Next, we performed RNA-ISH and IHC assays to examine the expression levels of lncRNA CASC15 and its related proteins, in A549 xenograft tissues (refer to Fig. 1g) and NSCLC tissue microarrays. As shown in Fig. 6a, HIF-1α, CASC15, SOX4, and β-catenin were aberrantly overexpressed in a substantial proportion of NSCLC patients (45.7%, 16/35), while in normal lung tissues their expressions were nearly absent. Intriguingly, we found that silencing of CASC15 in A549 xenograft tissues remarkably reduced the protein levels of SOX4 and β-catenin, but had no effect on HIF-1α expression (Fig. 6c), supporting our notion that CASC15 functions at an intermediate node in the HIF-1α/CASC15/SOX4/β-catenin signaling axis (Fig. 6d). Furthermore, we examined the expression levels of CASC15 and related proteins in fresh samples from seven lung adenocarcinomas and three normal lung tissues. qPCR and Western blotting analyses showed significant positive correlations between levels of CASC15 and its regulators/targets (Fig. 6b). Taken together, these data demonstrated that the HIF-1α/CASC15/SOX4/β-catenin pathway was activated in a substantial subset of NSCLC patients.

Fig. 6
figure6

HIF-1α/CASC15/SOX4/β-catenin pathway is activated in a substantial subset of NSCLC patients and A549 xenograft tissues. a Representative ISH staining of CASC15 and IHC staining of HIF-1α, SOX4, and β-catenin in a tissue microarray consisting of 35 matched pairs of NSCLC and adjacent normal lung tissues. Scale bar: 200 μm. b Positive correlation between CASC15 expression and levels of HIF-1α, SOX4, and β-catenin in NSCLC and adjacent normal lung tissues. LncRNA expression was evaluated by qRT-PCR, and protein abundance was evaluated by Western blotting. c Representative ISH staining of CASC15 and IHC staining of HIF-1α, SOX4, and β-catenin in A549-shControl and A549-shCASC15 xenograft tissues. d A schematic model of HIF-1α/CASC15/SOX4/β-catenin signaling pathway activated in NSCLC

Discussion

One of the common characteristics of rapidly growing solid tumors is the hypoxia of solid tissues. Therefore, the adaptation of cells to hypoxia and the change of glucose metabolism are the biological basis for the survival of tumor tissues [30]. It has been acknowledged that the early phase of solid tumor growth can be divided into two steps: First, malignant cells form small solid tumors, resulting in tumor hypoxia due to relative lag of vascular growth and rapid proliferation of tumor cells. However, hypoxic tumors are usually small, with a diameter of 2 mm ~ 3 mm. Second, hypoxia triggers fundamental changes in gene expression, leading to neovascularization and tumor growth and metastasis [30].

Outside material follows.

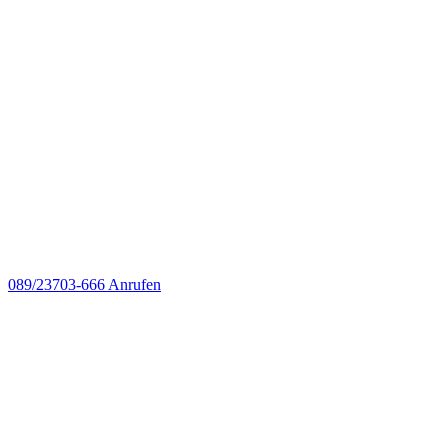
089/23703-666
Anrufen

HIF-1α is the oxygen-regulated subunit of HIF-1, a major transcription factor that mediates adaptive responses to hypoxia. Under normoxic conditions, HIF-1α is rapidly degraded by proteosomes after being targeted for ubiquitination, while reduced degradation results in elevated HIF-1α levels in response to hypoxia [31]. In NSCLC, HIF-1α showed a mixed cytoplasmic/nuclear expression pattern in tumor cells, tumor vessels and tumor-infiltrating macrophages, as well as in areas of metaplasia, while normal lung tissues displayed negative or very weak cytoplasmic staining [32]. Increased HIF-1α expression correlates with metastasis, chemotherapy resistance and poor prognosis in a variety of malignancies including NSCLC [31, 33, 34]. Previous studies have confirmed that there are more than 100 target genes transcriptionally regulated by HIF-1α, mainly including genes encoding angiogenesis-related factors and proliferation-related proteins [31]. In recent years, lncRNAs have also been reported to be involved in the hypoxia-related cancer process, implying their potential roles in enabling malignant cells to survive and in promoting tumor development under hypoxic stress. For example, hypoxia-induced histone deacetylase 3 represses lncRNA-LET by reducing the histone acetylation-mediated modulation of the lncRNA-LET promoter region, which leads to the stabilization of nuclear factor 90 protein and hypoxia-induced cancer cell invasion [35]. Another study demonstrated that linc-RoR is a hypoxia-responsive lncRNA that is functionally linked to hypoxia signaling in hepatocellular carcinoma through a miR-145/HIF-1α signaling module [36]. In pancreatic cancer, lncRNA-BX111887 was reported to be induced by HIF-1α in response to hypoxia. lncRNA-BX111887 upregulation contributes to the hypoxia-induced EMT of cancer cells by regulating expression of ZEB1 and its downstream genes E-cadherin and MMP2 [37]. However, while it has been widely accepted that complex coding/noncoding gene regulatory networks take part in the hypoxia-associated tumor progression, it remains largely elusive how HIF-1α/lncRNA axes participate in the development of lung cancer [38].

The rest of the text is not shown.